(The data Opens)
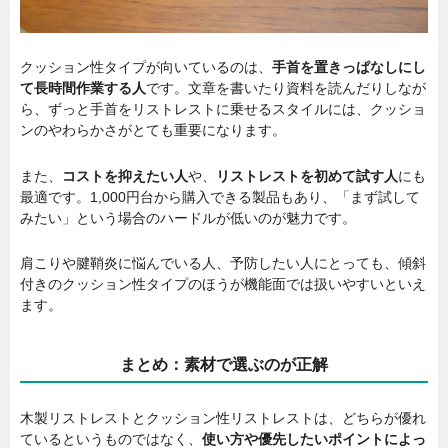
クッション性タイプが向いているのは、
手首を置きっぱなしにし
て長時間作業する人
です。文章を書いたり資料を読んだりしなが
ら、ずっと手首をリストレストに乗せるスタイルには、クッショ
ンのやわらかさがとても重要になります。
また、
コストを抑えたい人
や、
リストレストを初めて試す人
にも
最適です。1,000円台から購入できる製品もあり、「まず試して
みたい」という場合のハードルが低いのが魅力です。
肩こりや腱鞘炎に悩んでいる人、予防したい人にとっても、傾斜
付きのクッション性タイプのほうが機能面では扱いやすいといえ
ます。
まとめ：素材で選ぶのが正解
木製リストレストとクッション性リストレストは、どちらが優れ
ているというものではなく、
使い方や優先したいポイントによっ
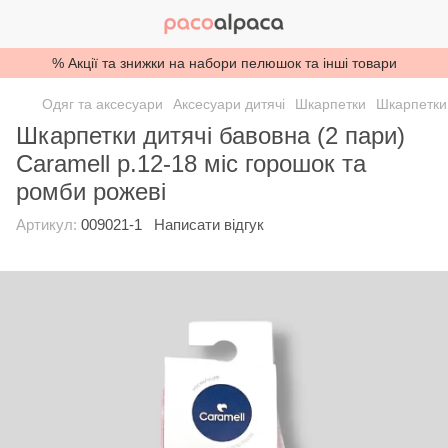
% Акції та знижки на набори пелюшок та інші товари
Одяг та аксесуари
Аксесуари дитячі
Шкарпетки
Шкарпетки
Шкарпетки дитячі бавовна (2 пари)
Caramell р.12-18 міс горошок та
ромби рожеві
Артикул:
009021-1
Написати відгук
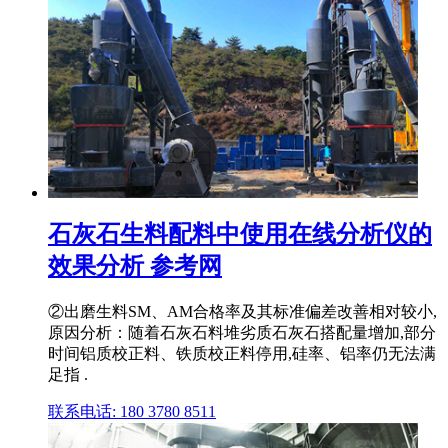
石灰石生料配料中使用在线分析仪的
效果分析 参考网
②出磨生料SM、AM合格率及其标准偏差改善相对较小,
原因分析：随着石灰石料堆劣质石灰石搭配量增加,部分
时间铝质校正料、铁质校正料停用,硅率、铝率仍无法满
足指 .
联系电话: 180 3780 8511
(The data Closes)
_What the task requires_:
With the line containing "原因分析：随着石灰石料堆劣质石灰石搭配量增加,部分" as the start and the last line of the entries as the end, print that whole span exactly.

_Task response_:
原因分析：随着石灰石料堆劣质石灰石搭配量增加,部分
时间铝质校正料、铁质校正料停用,硅率、铝率仍无法满
足指 .
联系电话: 180 3780 8511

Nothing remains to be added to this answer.